While many people associate evolution with living organisms and parents passing down their genes, evolution occurs even down to the level of an atom.
“Over time, interesting, complex, molecular configurations can naturally emerge. No guiding intelligence necessary, just the laws of physics acting themselves out on the ingredients,” Greene said. “The ingredients have this capacity to make copies of themselves and every replication process has some degree of imperfection.”
These imperfections, or modifications to the molecules, Greene said, eventually created systems better suited to their environment.
“Over time,” Greene said, “we get the kinds of molecules able to carry out processes that look like they require some kind of guiding intelligence.”
Greene then talked about the fate of different astrological bodies, such as the sun and black holes. He said in 5 billion years, the sun will use up all of its fuel in its core, imploding inward and rising in temperature. Greene said the sun’s “hydrogen will burn with such intensity that it will force the sun to swell outwards” and become 150-200 times its size, swallowing up the planets Mercury and Venus.
Black holes, which are regions of space where the gravitational pull is so strong that anything that falls in cannot escape, were thought to be stable and orderly for a long time, he said, as scientists thought black holes could only get bigger. Greene said physicist Stephen Hawking showed in the 1970s that light, which is a form of energy, “streams outward from the edge of a black hole. It’s sort of like burning a piece of charcoal.”

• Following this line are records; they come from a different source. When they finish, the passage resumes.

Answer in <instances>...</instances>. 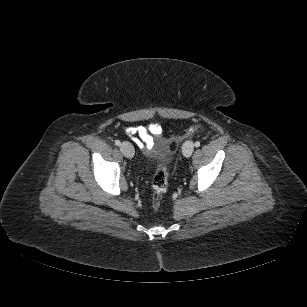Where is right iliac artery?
<instances>
[{
  "mask_svg": "<svg viewBox=\"0 0 307 307\" xmlns=\"http://www.w3.org/2000/svg\"><path fill=\"white\" fill-rule=\"evenodd\" d=\"M115 145L119 146L121 145V142L119 140H115Z\"/></svg>",
  "mask_w": 307,
  "mask_h": 307,
  "instance_id": "right-iliac-artery-1",
  "label": "right iliac artery"
}]
</instances>
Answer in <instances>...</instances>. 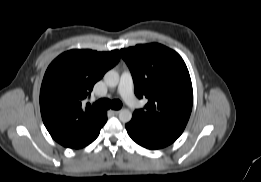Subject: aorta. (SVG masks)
<instances>
[{
	"instance_id": "762f6f07",
	"label": "aorta",
	"mask_w": 261,
	"mask_h": 182,
	"mask_svg": "<svg viewBox=\"0 0 261 182\" xmlns=\"http://www.w3.org/2000/svg\"><path fill=\"white\" fill-rule=\"evenodd\" d=\"M119 73L115 70H109L104 75V81L109 87H116L119 83ZM119 119L123 123H127L132 119V112L128 109H123L119 112Z\"/></svg>"
}]
</instances>
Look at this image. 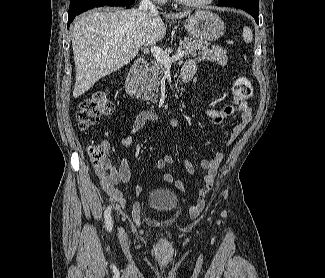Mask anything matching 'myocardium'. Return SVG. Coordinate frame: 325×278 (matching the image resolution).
<instances>
[{
    "mask_svg": "<svg viewBox=\"0 0 325 278\" xmlns=\"http://www.w3.org/2000/svg\"><path fill=\"white\" fill-rule=\"evenodd\" d=\"M175 1L183 6L201 8L210 5L214 0H175Z\"/></svg>",
    "mask_w": 325,
    "mask_h": 278,
    "instance_id": "f54148a6",
    "label": "myocardium"
}]
</instances>
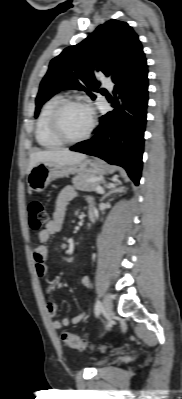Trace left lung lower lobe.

“When you take energy away from the black hole itself, it shrinks. It gets smaller and smaller. We do not yet know what happens at the very end of a black hole when it shrinks all the way down to nothingness,” Greene said. “All that will be left in the cosmos are these particles … wafting through the darkness.”

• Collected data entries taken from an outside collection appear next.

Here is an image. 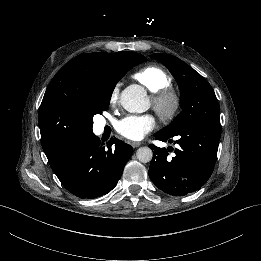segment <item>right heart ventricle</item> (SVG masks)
Returning <instances> with one entry per match:
<instances>
[{
    "label": "right heart ventricle",
    "instance_id": "right-heart-ventricle-1",
    "mask_svg": "<svg viewBox=\"0 0 261 261\" xmlns=\"http://www.w3.org/2000/svg\"><path fill=\"white\" fill-rule=\"evenodd\" d=\"M136 78L153 94L167 87L171 82L166 71L157 65L145 66L136 74Z\"/></svg>",
    "mask_w": 261,
    "mask_h": 261
}]
</instances>
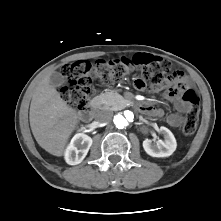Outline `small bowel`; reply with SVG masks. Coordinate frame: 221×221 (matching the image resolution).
Instances as JSON below:
<instances>
[{"label":"small bowel","mask_w":221,"mask_h":221,"mask_svg":"<svg viewBox=\"0 0 221 221\" xmlns=\"http://www.w3.org/2000/svg\"><path fill=\"white\" fill-rule=\"evenodd\" d=\"M180 84L183 87H188L190 82L186 75L181 71H175L169 80L167 81V88L163 93L165 99L171 101L174 104L175 109L178 113L170 114L167 117V122L173 127H180L183 122V114L189 111V104L184 101L181 97V91L176 88V86ZM160 87H156L155 91H160ZM145 112L154 116L160 117L163 114V111L159 108L154 107H145Z\"/></svg>","instance_id":"1"}]
</instances>
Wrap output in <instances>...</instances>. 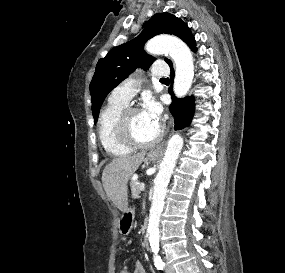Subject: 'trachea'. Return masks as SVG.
<instances>
[{
  "label": "trachea",
  "mask_w": 285,
  "mask_h": 273,
  "mask_svg": "<svg viewBox=\"0 0 285 273\" xmlns=\"http://www.w3.org/2000/svg\"><path fill=\"white\" fill-rule=\"evenodd\" d=\"M160 80L162 81V80H169V79L168 78H161Z\"/></svg>",
  "instance_id": "obj_1"
}]
</instances>
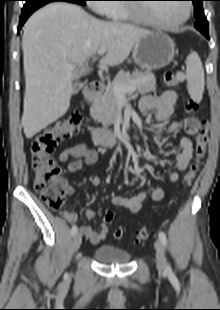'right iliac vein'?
Instances as JSON below:
<instances>
[{
    "label": "right iliac vein",
    "instance_id": "obj_1",
    "mask_svg": "<svg viewBox=\"0 0 220 310\" xmlns=\"http://www.w3.org/2000/svg\"><path fill=\"white\" fill-rule=\"evenodd\" d=\"M81 242H82L81 234L80 233H76L74 235V238H73V250H74V252H77L79 250Z\"/></svg>",
    "mask_w": 220,
    "mask_h": 310
}]
</instances>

When some people hear Greene talking about how the universe and its origins can be broken down into equations which have “no evidence of anything like meaning or value or purpose,” they often think he is unfairly criticizing everything they hold dear.
Greene said he is doing the opposite. “Against all odds,” he said, “we are so spectacularly ordered.”
“We can experience wondering. I’m thinking about everything from building the pyramids to Beethoven’s Ninth Symphony to the Mona Lisa to King Lear to quantum mechanics and the general theory of relativity,” Greene said. “The very fact that collections of particles can do all that fills me with a deep sense of gratitude that really verges upon reverence.”
The lecture then shifted to a Q-and-A session with Chautauqua Institution Vice President and Emily and Richard Smucker Chair for Education Matt Ewalt. Ewalt asked Greene what he thought about the concept of a multiverse.
He said the idea of a multiverse is worthwhile in “our metaphorical toolkit,” something for people to turn to if scientists cannot find any other answers. Greene gave the example of scientists being able to measure the amount of dark energy in space, but unable to explain why that amount exists. Some people say that the value of dark energy changes from universe to universe.
“The idea that we are one universe of many is highly speculative,” Greene said. “By no means do we have any evidence for it, but it is an idea that’s worthwhile to have at our disposal.”
Ewalt then asked about the emerging narrative in society of distrust in scientists and the need for teaching science, especially during the COVID-19 pandemic.
“I don’t sense the mistrust for science surrounding COVID-19. As I sense the growing distrust of the way our leaders have responded to the scientific insights surrounding COVID-19, we see a dance playing out in the world in real time that juxtaposes economic viability with personal safety,” Greene said.
Every challenge people face has science at its core, and scientists need to play a bigger role in government.
“If you don’t have leaders that really understand and respect the science, we are going to make wrong decisions left and right going forward,” Greene said. “This is one test case, and it’s a vital one, but it’s a much larger issue of the role that scientific insight will play in the decision-making process going forward.”